Assisté de Me Nicolas LECOQ VALLON de la SCP LECOQ VALLON & FERON-POLONI, avocat au barreau de PARIS, toque : L0187
COMPOSITION DE LA COUR :
En application des dispositions des articles 786 et 907 du code de procédure civile, l'affaire a été débattue le 05 Janvier 2015, en audience publique, les avocats ne s'y étant pas opposé, devant Madame Catherine LE FRANÇOIS, présidente de chambre entendue en son rapport et Monsieur Christian BYK, conseiller.

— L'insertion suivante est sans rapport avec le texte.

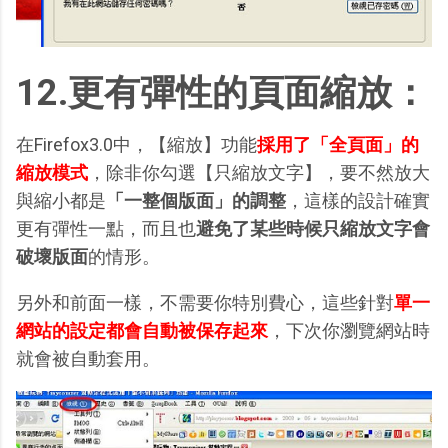
12.更有彈性的頁面縮放：
在Firefox3.0中，【縮放】功能
採用了「全頁面」的
縮放模式
，除非你勾選【只縮放文字】，要不然放大
與縮小都是
「一整個版面」的調整
，這樣的設計確實
更有彈性一點，而且也
避免了某些時候只縮放文字會
破壞版面
的情形。
另外和前面一樣，不需要你特別費心，這些針對
單一
網站的設定都會自動被保存起來
，下次你瀏覽網站時
就會被自動套用。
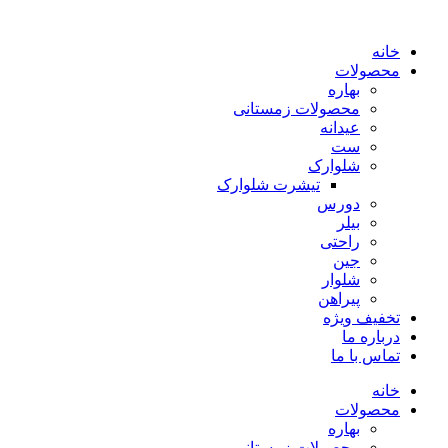
پرش
به
خانه
محتوا
محصولات
بهاره
محصولات زمستانی
عیدانه
ست
شلوارک
تیشرت شلوارک
دورس
بیلر
راحتی
جین
شلوار
پیراهن
تخفیف ویژه
درباره ما
تماس با ما
خانه
محصولات
بهاره
محصولات زمستانی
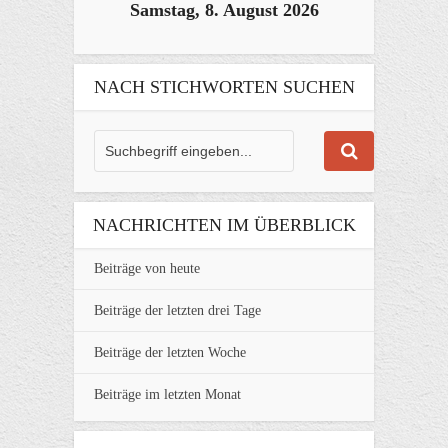
Samstag, 8. August 2026
NACH STICHWORTEN SUCHEN
NACHRICHTEN IM ÜBERBLICK
Beiträge von heute
Beiträge der letzten drei Tage
Beiträge der letzten Woche
Beiträge im letzten Monat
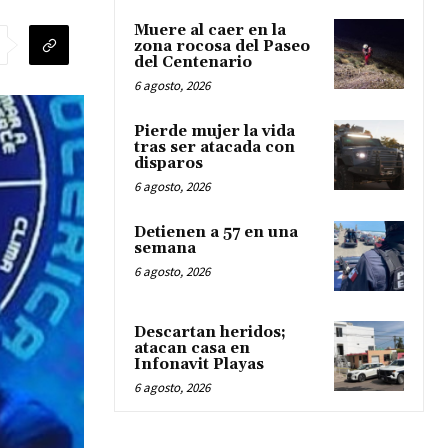
Muere al caer en la
zona rocosa del Paseo
del Centenario
6 agosto, 2026
Pierde mujer la vida
tras ser atacada con
disparos
6 agosto, 2026
Detienen a 57 en una
semana
6 agosto, 2026
Descartan heridos;
atacan casa en
Infonavit Playas
6 agosto, 2026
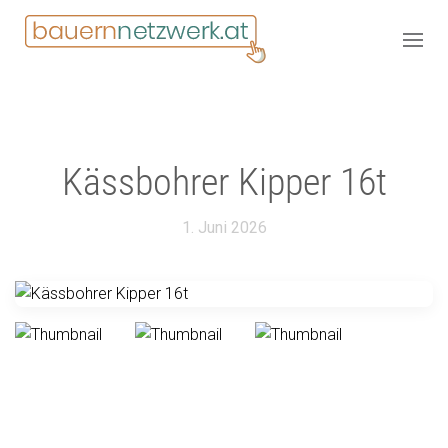
Kässbohrer Kipper 16t
1. Juni 2026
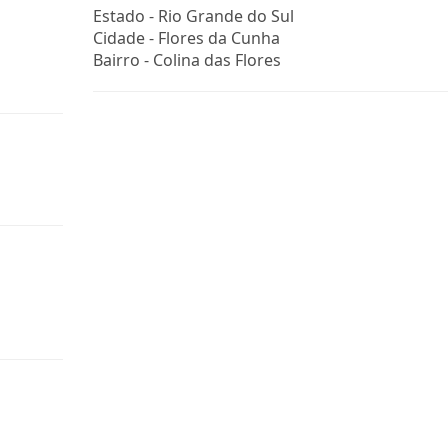
Estado -
Rio Grande do Sul
Cidade -
Flores da Cunha
Bairro -
Colina das Flores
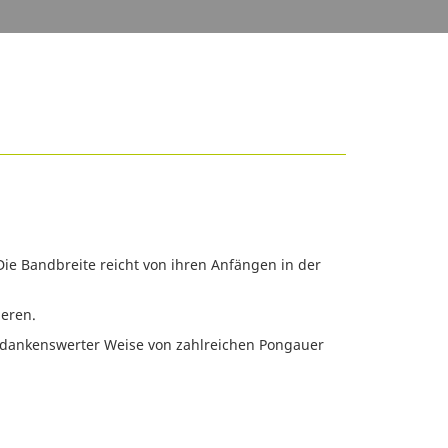
Die Bandbreite reicht von ihren Anfängen in der
ieren.
e dankenswerter Weise von zahlreichen Pongauer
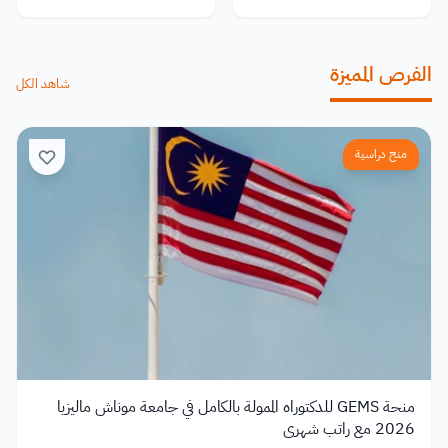
الفرص المميزة
شاهد الكل
منح دراسية
منحة GEMS للدكتوراه الممولة بالكامل في جامعة موناش ماليزيا
2026 مع راتب شهري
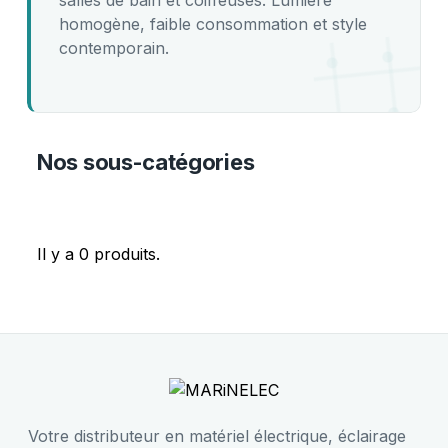
salles de bain et coiffeuses. Lumière
homogène, faible consommation et style
contemporain.
Nos sous-catégories
Il y a 0 produits.
Votre distributeur en matériel électrique, éclairage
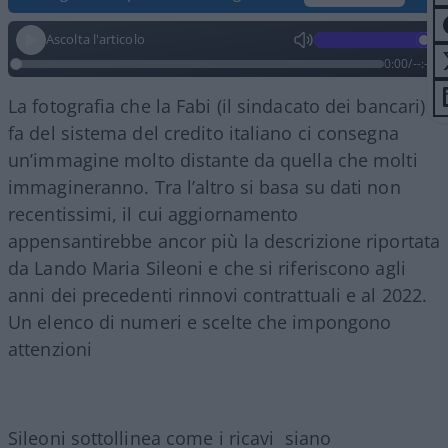
Ascolta l'articolo
0:00
/
--:--
La fotografia che la Fabi (il sindacato dei bancari)
fa del sistema del credito italiano ci consegna
un’immagine molto distante da quella che molti
immagineranno. Tra l’altro si basa su dati non
recentissimi, il cui aggiornamento
appensantirebbe ancor più la descrizione riportata
da Lando Maria Sileoni e che si riferiscono agli
anni dei precedenti rinnovi contrattuali e al 2022.
Un elenco di numeri e scelte che impongono
attenzioni
Sileoni sottollinea come i ricavi siano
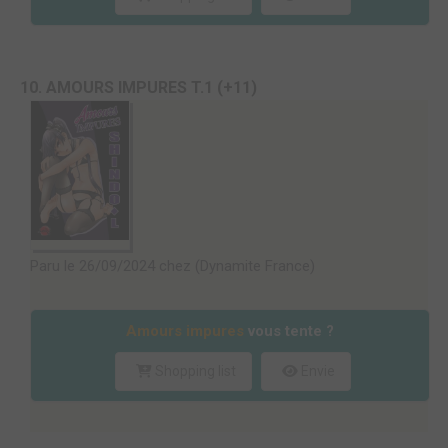
10. AMOURS IMPURES T.1 (+11)
Paru le 26/09/2024 chez (Dynamite France)
Amours impures
vous tente ?
Shopping list
Envie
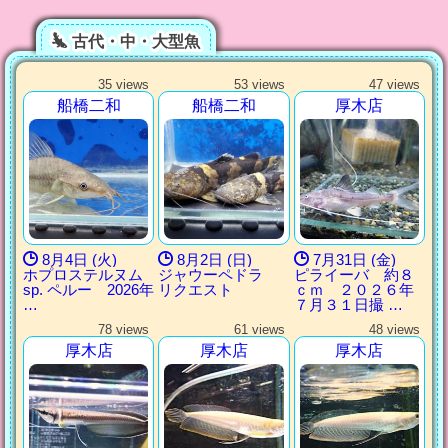
古代・中・大型魚
35 views
53 views
47 views
船橋二和
船橋二和
厚木店
8月4日 (火)
8月2日 (日)
7月31日 (金)
ホプロステルヌム
ジャウーペドラ
ピライーバ 約８
sp. ペルー 2026年
リクエスト
ｃｍ ２０２６年
…
７月３１日撮 …
78 views
61 views
48 views
厚木店
厚木店
厚木店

Ces magistrats ont rendu compte des plaidoiries dans le délibéré de la Cour, composée de :
Madame Catherine LE FRANÇOIS, présidente
Monsieur Christian BYK, conseiller
Madame Patricia LEFEVRE, conseillère
Greffier, lors des débats : Monsieur Guillaume LE FORESTIER
ARRÊT :
- contradictoire,
- par mise à disposition de l'arrêt au greffe de la Cour, les parties en ayant été préalablement avisées dans les conditions prévues au deuxième alinéa de l'article 450 du code de procédure civile.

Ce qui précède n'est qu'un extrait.